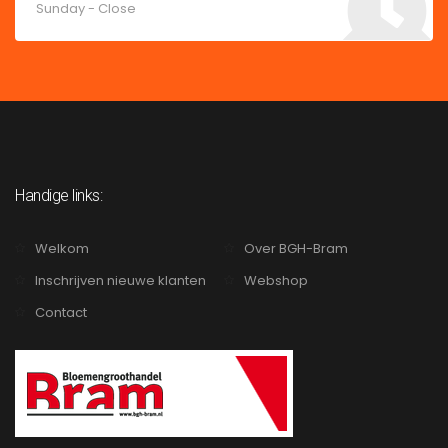
Sunday - Close
Handige links:
Welkom
Over BGH-Bram
Inschrijven nieuwe klanten
Webshop
Contact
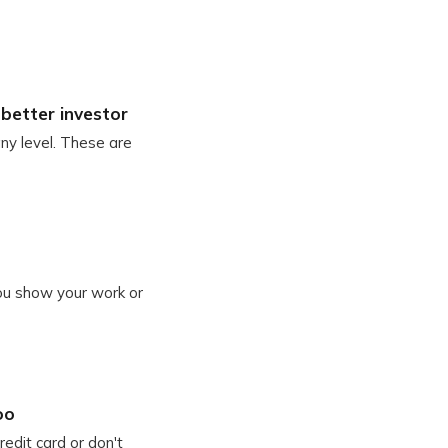
better investor
any level. These are
you show your work or
oo
edit card or don't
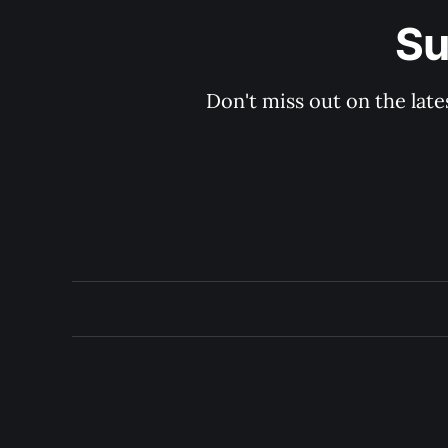
Su
Don't miss out on the late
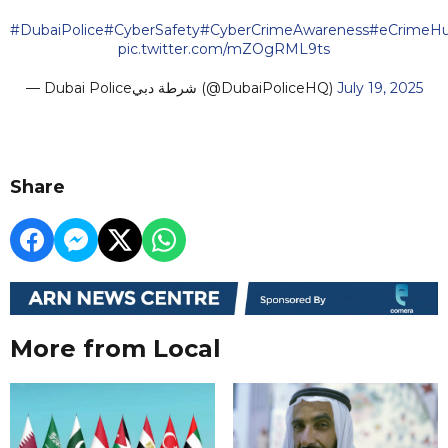
#DubaiPolice
#CyberSafety
#CyberCrimeAwareness
#eCrimeH
pic.twitter.com/mZOgRML9ts
— Dubai Policeشرطة دبي (@DubaiPoliceHQ)
July 19, 2025
Share
More from Local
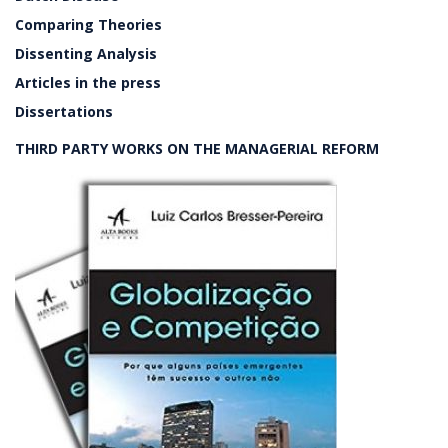
Comparing Theories
Dissenting Analysis
Articles in the press
Dissertations
THIRD PARTY WORKS ON THE MANAGERIAL REFORM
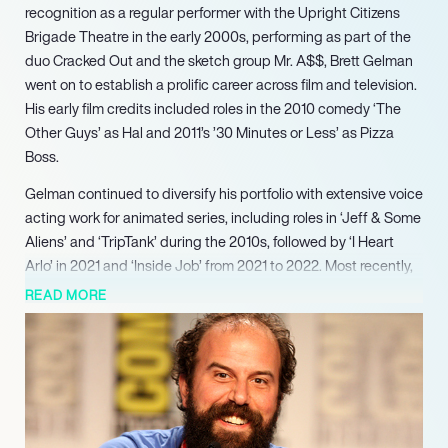
recognition as a regular performer with the Upright Citizens
Brigade Theatre in the early 2000s, performing as part of the
duo Cracked Out and the sketch group Mr. A$$, Brett Gelman
went on to establish a prolific career across film and television.
His early film credits included roles in the 2010 comedy ‘The
Other Guys’ as Hal and 2011’s ’30 Minutes or Less’ as Pizza
Boss.
Gelman continued to diversify his portfolio with extensive voice
acting work for animated series, including roles in ‘Jeff & Some
Aliens’ and ‘TripTank’ during the 2010s, followed by ‘I Heart
Arlo’ in 2021 and ‘Inside Job’ from 2021 to 2022. Most recently,
Gelman starred in the Apple TV+ drama series ‘Lady in the
READ MORE
Lake’ in 2024, continuing to deliver memorable performances
across diverse genres and platforms, solidifying his status as a
versatile and sought-after talent in the industry.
##############################
# Directions for this task
Write out all the records exactly, omitting the images.

# Written answer
Sunday - Close
Handige links:
Welkom
Over BGH-Bram
Inschrijven nieuwe klanten
Webshop
Contact
better investor
any level. These are
you show your work or
oo
edit card or don't
Su
Don't miss out on the late
#DubaiPolice
#CyberSafety
#CyberCrimeAwareness
#eCrimeH
pic.twitter.com/mZOgRML9ts
— Dubai Policeشرطة دبي (@DubaiPoliceHQ)
July 19, 2025
Share
More from Local
Comparing Theories
Dissenting Analysis
Articles in the press
Dissertations
THIRD PARTY WORKS ON THE MANAGERIAL REFORM
recognition as a regular performer with the Upright Citizens
Brigade Theatre in the early 2000s, performing as part of the
duo Cracked Out and the sketch group Mr. A$$, Brett Gelman
went on to establish a prolific career across film and television.
His early film credits included roles in the 2010 comedy ‘The
Other Guys’ as Hal and 2011’s ’30 Minutes or Less’ as Pizza
Boss.
Gelman continued to diversify his portfolio with extensive voice
acting work for animated series, including roles in ‘Jeff & Some
Aliens’ and ‘TripTank’ during the 2010s, followed by ‘I Heart
Arlo’ in 2021 and ‘Inside Job’ from 2021 to 2022. Most recently,
Gelman starred in the Apple TV+ drama series ‘Lady in the
READ MORE
Lake’ in 2024, continuing to deliver memorable performances
across diverse genres and platforms, solidifying his status as a
versatile and sought-after talent in the industry.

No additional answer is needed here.